Comme beaucoup, cette habitante du quartier Maurepas à Rennes a choisi de déscolariser son enfant après avoir expérimenté l’école à la maison pendant la pandémie de Covid-19. « Il y avait plein de problèmes dans l’école du quartier. Là, il est épanoui. J’ai du temps pour lui, car je n’ai pas 30 élèves à gérer. Et puis, il va au centre de loisirs, il a ses copains », explique la maman de son fils de 15 ans. Ses deux plus jeunes enfants sont également à la maison. « On nous accuse de séparatisme, mais on ne fait rien de mal. Moi, ça fait trois ans que je demande une inspection à la maison, pour que l’on vienne vérifier que tout se passe bien. J’attends toujours ».
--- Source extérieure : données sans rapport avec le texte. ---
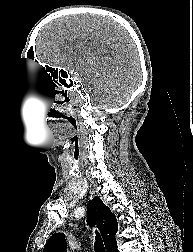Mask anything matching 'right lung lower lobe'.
<instances>
[{
  "mask_svg": "<svg viewBox=\"0 0 193 252\" xmlns=\"http://www.w3.org/2000/svg\"><path fill=\"white\" fill-rule=\"evenodd\" d=\"M112 252H118L117 247Z\"/></svg>",
  "mask_w": 193,
  "mask_h": 252,
  "instance_id": "98d812e1",
  "label": "right lung lower lobe"
}]
</instances>
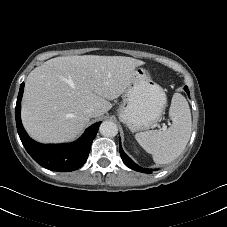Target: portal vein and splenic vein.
I'll return each mask as SVG.
<instances>
[{
	"instance_id": "portal-vein-and-splenic-vein-1",
	"label": "portal vein and splenic vein",
	"mask_w": 227,
	"mask_h": 227,
	"mask_svg": "<svg viewBox=\"0 0 227 227\" xmlns=\"http://www.w3.org/2000/svg\"><path fill=\"white\" fill-rule=\"evenodd\" d=\"M163 129H164V130L166 129V126H165V125H163Z\"/></svg>"
}]
</instances>
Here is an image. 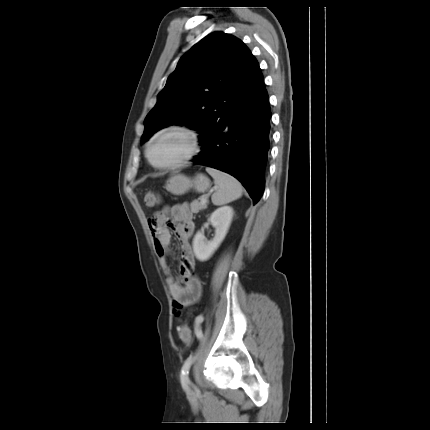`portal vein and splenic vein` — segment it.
I'll return each instance as SVG.
<instances>
[{
  "label": "portal vein and splenic vein",
  "mask_w": 430,
  "mask_h": 430,
  "mask_svg": "<svg viewBox=\"0 0 430 430\" xmlns=\"http://www.w3.org/2000/svg\"><path fill=\"white\" fill-rule=\"evenodd\" d=\"M207 202V197H203L202 199H201V203L202 204H204V203H206Z\"/></svg>",
  "instance_id": "18ae733b"
}]
</instances>
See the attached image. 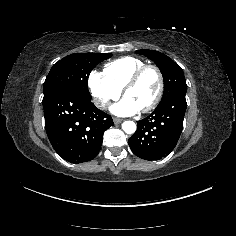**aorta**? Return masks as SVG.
<instances>
[{
    "instance_id": "aorta-1",
    "label": "aorta",
    "mask_w": 236,
    "mask_h": 236,
    "mask_svg": "<svg viewBox=\"0 0 236 236\" xmlns=\"http://www.w3.org/2000/svg\"><path fill=\"white\" fill-rule=\"evenodd\" d=\"M122 129L127 134H133L136 131V124L133 121H125L122 123Z\"/></svg>"
}]
</instances>
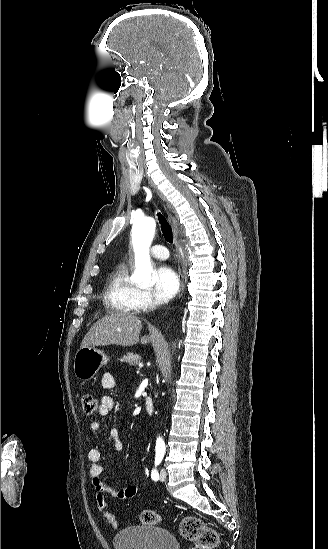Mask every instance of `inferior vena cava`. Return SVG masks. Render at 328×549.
I'll return each mask as SVG.
<instances>
[{
    "instance_id": "1",
    "label": "inferior vena cava",
    "mask_w": 328,
    "mask_h": 549,
    "mask_svg": "<svg viewBox=\"0 0 328 549\" xmlns=\"http://www.w3.org/2000/svg\"><path fill=\"white\" fill-rule=\"evenodd\" d=\"M158 305H161L160 301H157V299L155 301V299H154L153 303H150V305H148L149 311H155V309H156V307H158Z\"/></svg>"
}]
</instances>
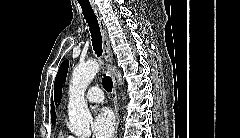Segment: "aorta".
I'll list each match as a JSON object with an SVG mask.
<instances>
[{
  "label": "aorta",
  "mask_w": 240,
  "mask_h": 138,
  "mask_svg": "<svg viewBox=\"0 0 240 138\" xmlns=\"http://www.w3.org/2000/svg\"><path fill=\"white\" fill-rule=\"evenodd\" d=\"M99 70V63L91 60L74 68L69 86L68 115L70 130L80 138L90 136L92 116L84 98L85 91ZM119 78L120 75L118 74Z\"/></svg>",
  "instance_id": "1"
}]
</instances>
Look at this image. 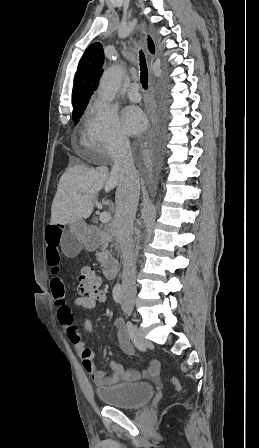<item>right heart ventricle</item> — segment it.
Instances as JSON below:
<instances>
[{"instance_id":"right-heart-ventricle-1","label":"right heart ventricle","mask_w":259,"mask_h":448,"mask_svg":"<svg viewBox=\"0 0 259 448\" xmlns=\"http://www.w3.org/2000/svg\"><path fill=\"white\" fill-rule=\"evenodd\" d=\"M94 119V113L91 110V106H88L87 109L85 110L84 116L82 118V124H83V133L85 135H87L91 124L93 122Z\"/></svg>"}]
</instances>
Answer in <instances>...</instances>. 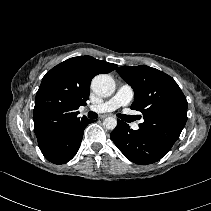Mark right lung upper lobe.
Listing matches in <instances>:
<instances>
[{"label": "right lung upper lobe", "instance_id": "1", "mask_svg": "<svg viewBox=\"0 0 211 211\" xmlns=\"http://www.w3.org/2000/svg\"><path fill=\"white\" fill-rule=\"evenodd\" d=\"M116 67V64L91 56H78L65 60L47 72L37 91L33 111L38 144L86 118H79L77 109L86 105L89 99L92 78L109 73Z\"/></svg>", "mask_w": 211, "mask_h": 211}]
</instances>
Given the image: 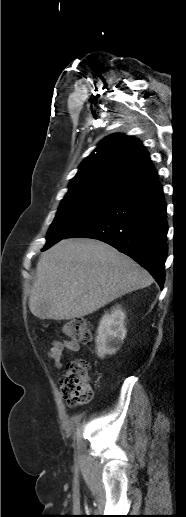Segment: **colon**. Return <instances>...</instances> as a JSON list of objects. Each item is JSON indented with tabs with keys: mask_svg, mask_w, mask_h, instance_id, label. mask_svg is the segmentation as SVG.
<instances>
[{
	"mask_svg": "<svg viewBox=\"0 0 186 517\" xmlns=\"http://www.w3.org/2000/svg\"><path fill=\"white\" fill-rule=\"evenodd\" d=\"M61 332L74 342H90L91 324L84 318H76L64 323ZM89 364L84 359L69 362L60 380V392L69 406L88 404L93 398V388L88 376Z\"/></svg>",
	"mask_w": 186,
	"mask_h": 517,
	"instance_id": "5ec220e1",
	"label": "colon"
}]
</instances>
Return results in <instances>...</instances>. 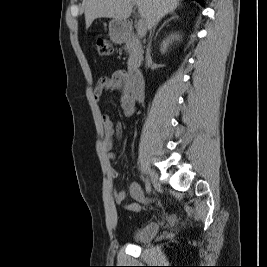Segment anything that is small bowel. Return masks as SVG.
I'll return each mask as SVG.
<instances>
[{
	"instance_id": "small-bowel-1",
	"label": "small bowel",
	"mask_w": 267,
	"mask_h": 267,
	"mask_svg": "<svg viewBox=\"0 0 267 267\" xmlns=\"http://www.w3.org/2000/svg\"><path fill=\"white\" fill-rule=\"evenodd\" d=\"M130 89L131 80L128 73L125 70H116L111 75L100 78L94 88L93 95L94 98L99 101L104 91L119 92L120 107L125 116H131L136 111V102L131 96ZM102 125L104 132L102 140L103 150L109 161H115L117 156L113 151L114 135H119L121 133V125L115 124L106 113L102 114ZM109 175L111 178L115 179L118 177V171L115 168L110 167ZM129 194L136 202L124 206L128 211L140 212L142 204L150 202V199L145 196L141 186L136 182H132L129 185ZM126 196L127 194L125 191L117 190L114 192V201L117 204H122L124 203Z\"/></svg>"
}]
</instances>
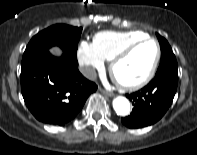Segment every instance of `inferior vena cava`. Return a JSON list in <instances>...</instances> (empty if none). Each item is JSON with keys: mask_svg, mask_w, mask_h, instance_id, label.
I'll return each mask as SVG.
<instances>
[{"mask_svg": "<svg viewBox=\"0 0 197 155\" xmlns=\"http://www.w3.org/2000/svg\"><path fill=\"white\" fill-rule=\"evenodd\" d=\"M80 72L83 76L90 80H95L97 77L96 70L93 67L90 66H82L80 67Z\"/></svg>", "mask_w": 197, "mask_h": 155, "instance_id": "1", "label": "inferior vena cava"}]
</instances>
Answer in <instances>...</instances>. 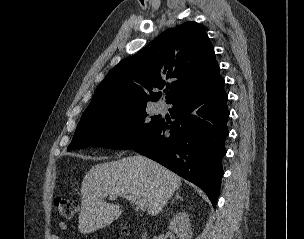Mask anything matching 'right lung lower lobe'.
<instances>
[{
  "instance_id": "1",
  "label": "right lung lower lobe",
  "mask_w": 304,
  "mask_h": 239,
  "mask_svg": "<svg viewBox=\"0 0 304 239\" xmlns=\"http://www.w3.org/2000/svg\"><path fill=\"white\" fill-rule=\"evenodd\" d=\"M228 96L219 71L175 96L170 125L161 120L146 139L132 149L199 186L215 207L223 175L221 160L229 134ZM169 130V134H164Z\"/></svg>"
}]
</instances>
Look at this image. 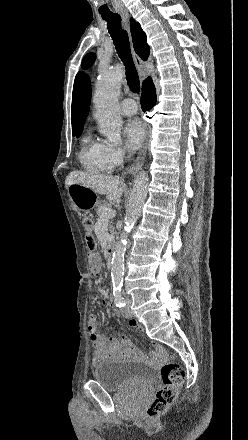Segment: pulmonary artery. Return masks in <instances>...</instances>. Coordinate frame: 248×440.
<instances>
[{"mask_svg":"<svg viewBox=\"0 0 248 440\" xmlns=\"http://www.w3.org/2000/svg\"><path fill=\"white\" fill-rule=\"evenodd\" d=\"M120 110L123 115L132 116L137 112V105L133 99L126 98L121 102Z\"/></svg>","mask_w":248,"mask_h":440,"instance_id":"obj_1","label":"pulmonary artery"}]
</instances>
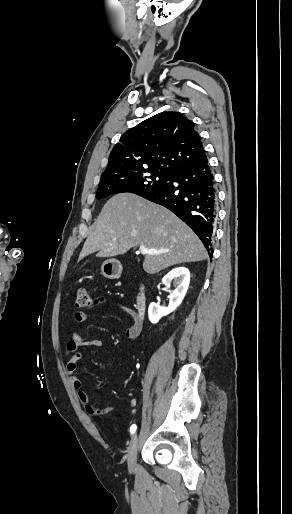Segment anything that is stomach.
Wrapping results in <instances>:
<instances>
[{
	"label": "stomach",
	"mask_w": 292,
	"mask_h": 514,
	"mask_svg": "<svg viewBox=\"0 0 292 514\" xmlns=\"http://www.w3.org/2000/svg\"><path fill=\"white\" fill-rule=\"evenodd\" d=\"M101 274L109 280H116L122 274V264L119 260H106L101 266Z\"/></svg>",
	"instance_id": "stomach-1"
}]
</instances>
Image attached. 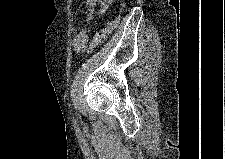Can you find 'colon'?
Masks as SVG:
<instances>
[{
  "instance_id": "colon-1",
  "label": "colon",
  "mask_w": 225,
  "mask_h": 159,
  "mask_svg": "<svg viewBox=\"0 0 225 159\" xmlns=\"http://www.w3.org/2000/svg\"><path fill=\"white\" fill-rule=\"evenodd\" d=\"M123 10L124 8L119 11L118 15L113 20L109 21L95 34L89 45L86 47L88 53L92 52L114 30L121 18Z\"/></svg>"
}]
</instances>
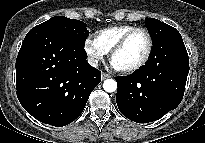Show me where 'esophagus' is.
<instances>
[{
  "label": "esophagus",
  "instance_id": "obj_1",
  "mask_svg": "<svg viewBox=\"0 0 205 143\" xmlns=\"http://www.w3.org/2000/svg\"><path fill=\"white\" fill-rule=\"evenodd\" d=\"M109 77H110V75L107 74V73H105V72H103V73L101 74L102 80H105V79H107V78H109Z\"/></svg>",
  "mask_w": 205,
  "mask_h": 143
}]
</instances>
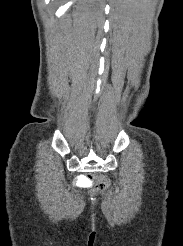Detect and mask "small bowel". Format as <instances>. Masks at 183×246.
Listing matches in <instances>:
<instances>
[{"label":"small bowel","instance_id":"c3829d8e","mask_svg":"<svg viewBox=\"0 0 183 246\" xmlns=\"http://www.w3.org/2000/svg\"><path fill=\"white\" fill-rule=\"evenodd\" d=\"M78 179H87V174H78ZM87 180H76V185H87Z\"/></svg>","mask_w":183,"mask_h":246}]
</instances>
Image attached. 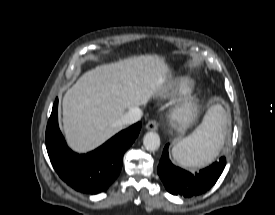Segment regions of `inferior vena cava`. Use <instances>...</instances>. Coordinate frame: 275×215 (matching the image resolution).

En 2021, le nombre d’enfants scolarisés à la maison avait explosé, sous l’effet du Covid-19 mais aussi à cause de l’obligation de scolarisation des enfants dès 3 ans, entrée en vigueur en 2019. Cet abaissement de l’âge et la loi de 2021 sur l’instruction en famille avaient pour but de lutter contre le séparatisme, notamment religieux. « Oui, il y avait bien quelques cas de séparatisme, notamment islamique. Mais ils étaient peu nombreux. Aujourd’hui, on constate que l’application de cette loi est chaotique. Il y a des académies où le taux d’autorisation est de 70 % et d’autres où il est de 20 %. Sans aucune explication », déplore Me Alexis Fitzjean, l’avocat du couple. Depuis 2021, le nombre d’enfants suivant l’instruction à domicile a été divisé par deux, ce qui, selon les défenseurs de l’IEF, est un choix politique.